A report by a civil society organisation, CLEEN Foundation, revealed that the proliferation of small arms and light weapons could mar the November governorship election in Anambra State if urgent steps were not taken to mitigate the challenges.
CLEEN Foundation also identified the violent activities of non-state armed groups, such as IPOB/ESN, politically sponsored cult groups and thugs, the rise of state-sponsored armed vigilantes, as well as misinformation campaigns as other plausible factors.
The report identified Ihiala, Ogbaru, Nnewi South, Orumba North, and Onitsha North as high-risk local government areas to monitor during the poll
CLEEN Foundation made the disclosure while officially unveiling the 2025 Anambra Governorship Election Security Threat Assessment (ESTA) on Tuesday in Abuja.
Presenting the report to the public, Director of Programmes at CLEEN Foundation, Dr Salaudeen Hashim, stated that Anambra East, Oyi, NnewiNorth, and Awka North were also mapped as emerging flashpoints.
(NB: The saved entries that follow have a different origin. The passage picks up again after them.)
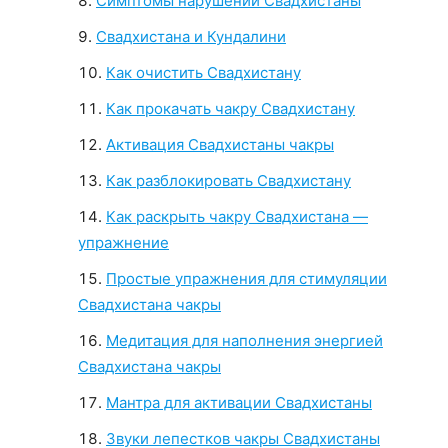
Симптомы нарушений Свадхистаны
Свадхистана и Кундалини
Как очистить Свадхистану
Как прокачать чакру Свадхистану
Активация Свадхистаны чакры
Как разблокировать Свадхистану
Как раскрыть чакру Свадхистана —
упражнение
Простые упражнения для стимуляции
Свадхистана чакры
Медитация для наполнения энергией
Свадхистана чакры
Мантра для активации Свадхистаны
Звуки лепестков чакры Свадхистаны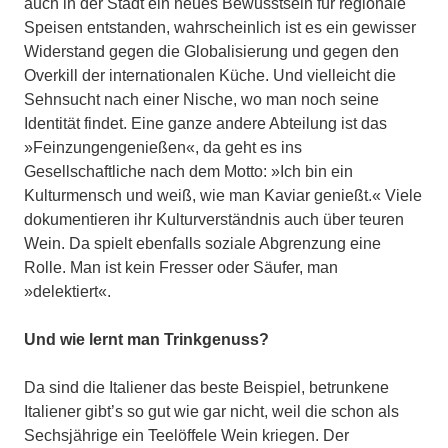
auch in der Stadt ein neues Bewusstsein für regionale
Speisen entstanden, wahrscheinlich ist es ein gewisser
Widerstand gegen die Globalisierung und gegen den
Overkill der internationalen Küche. Und vielleicht die
Sehnsucht nach einer Nische, wo man noch seine
Identität findet. Eine ganze andere Abteilung ist das
»Feinzungengenießen«, da geht es ins
Gesellschaftliche nach dem Motto: »Ich bin ein
Kulturmensch und weiß, wie man Kaviar genießt.« Viele
dokumentieren ihr Kulturverständnis auch über teuren
Wein. Da spielt ebenfalls soziale Abgrenzung eine
Rolle. Man ist kein Fresser oder Säufer, man
»delektiert«.
Und wie lernt man Trinkgenuss?
Da sind die Italiener das beste Beispiel, betrunkene
Italiener gibt’s so gut wie gar nicht, weil die schon als
Sechsjährige ein Teelöffele Wein kriegen. Der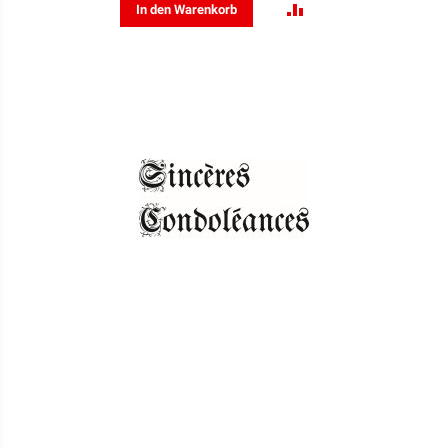
ZUR
In den Warenkorb
VERGLEICHSLISTE
HINZUFÜGEN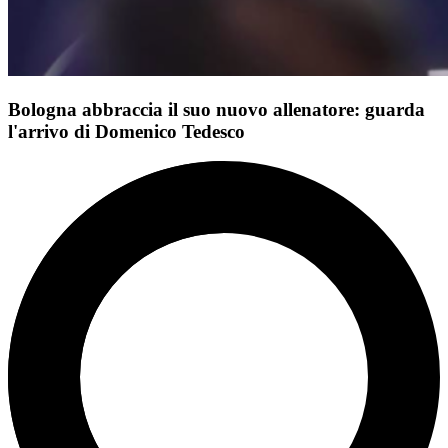
Bologna abbraccia il suo nuovo allenatore: guarda
l'arrivo di Domenico Tedesco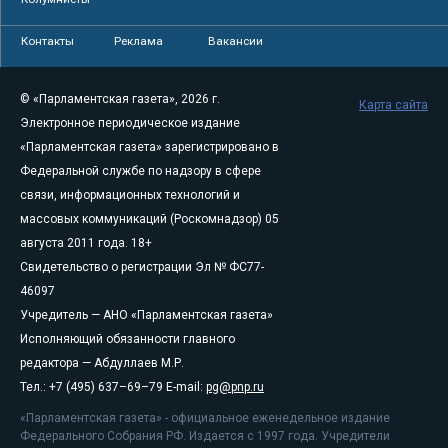
Контакты
Реклама
Вакансии
© «Парламентская газета», 2026 г.
Карта сайта
Электронное периодическое издание
«Парламентская газета» зарегистрировано в
Федеральной службе по надзору в сфере
связи, информационных технологий и
массовых коммуникаций (Роскомнадзор) 05
августа 2011 года. 18+
Свидетельство о регистрации Эл № ФС77-
46097
Учредитель — АНО «Парламентская газета»
Исполняющий обязанности главного
редактора — Абдуллаев М.Р.
Тел.: +7 (495) 637–69–79 E-mail:
pg@pnp.ru
«Парламентская газета» - официальное еженедельное издание
Федерального Собрания РФ. Издается с 1997 года. Учредители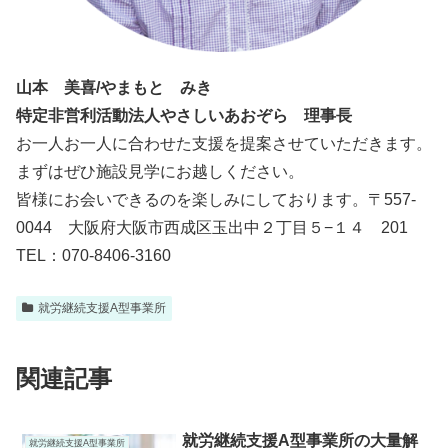
山本 美喜/やまもと みき
特定非営利活動法人やさしいあおぞら 理事長
お一人お一人に合わせた支援を提案させていただきます。
まずはぜひ施設見学にお越しください。
皆様にお会いできるのを楽しみにしております。〒557-
0044 大阪府大阪市西成区玉出中２丁目５−１４ 201
TEL：070-8406-3160
就労継続支援A型事業所
関連記事
就労継続支援A型事業所の大量解
就労継続支援A型事業所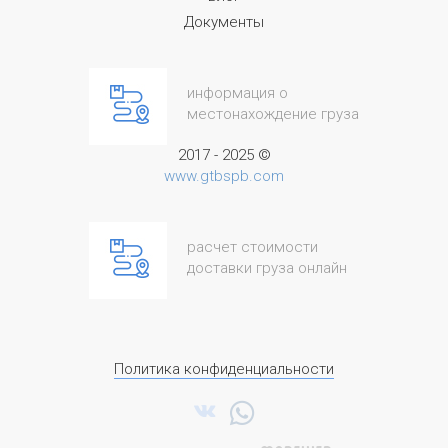
Документы
информация о
местонахождение груза
2017 - 2025 ©
www.gtbspb.com
расчет стоимости
доставки груза онлайн
Политика конфиденциальности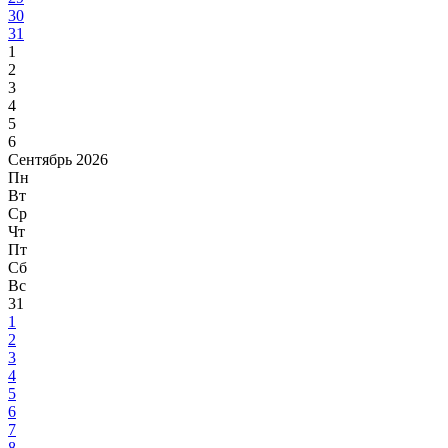
30
31
1
2
3
4
5
6
Сентябрь 2026
Пн
Вт
Ср
Чт
Пт
Сб
Вс
31
1
2
3
4
5
6
7
8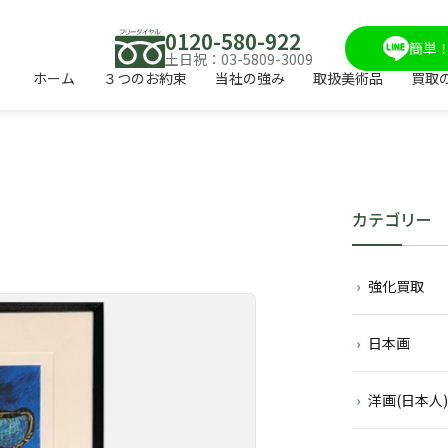
0120-580-922
簡単！
土日祝：03-5809-3009
ホーム
３つのお約束
当社の強み
取扱美術品
買取
カテゴリー
強化買取
日本画
洋画(日本人)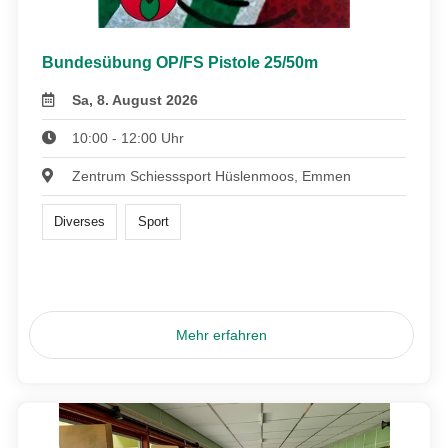
Bundesübung OP/FS Pistole 25/50m
Sa, 8. August 2026
10:00 - 12:00 Uhr
Zentrum Schiesssport Hüslenmoos, Emmen
Diverses
Sport
Mehr erfahren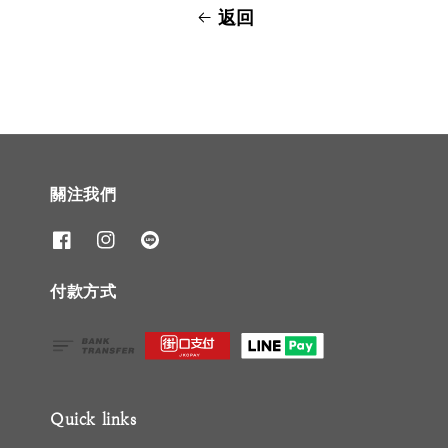
返回
關注我們
付款方式
Quick links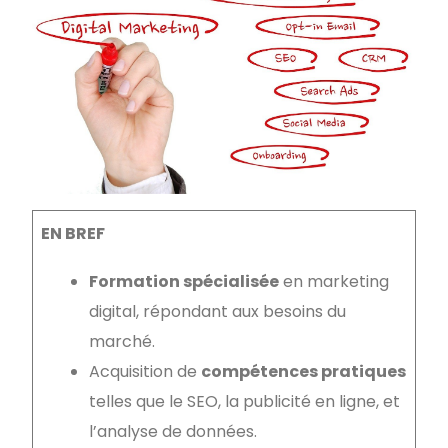
EN BREF
Formation spécialisée
en marketing
digital, répondant aux besoins du
marché.
Acquisition de
compétences pratiques
telles que le SEO, la publicité en ligne, et
l’analyse de données.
Hashim said the key security risks in the five high-risk local government areas included IPOB-linked violence, sit-at-home enforcement, attacks on offices of the Independent National Electoral Commission (INEC), riverine insecurity, arms stockpiling, political thuggery, cultism, forest training camps, political assassinations, vigilante-politician collusion, inadequate police coverage, cult turf wars, and youth gang mobilisation. Hasim itemised key findings of the report as: heightened insecurity in specific local government areas, politicisation of cult and youth gangs, weak security infrastructure, and institutional gaps.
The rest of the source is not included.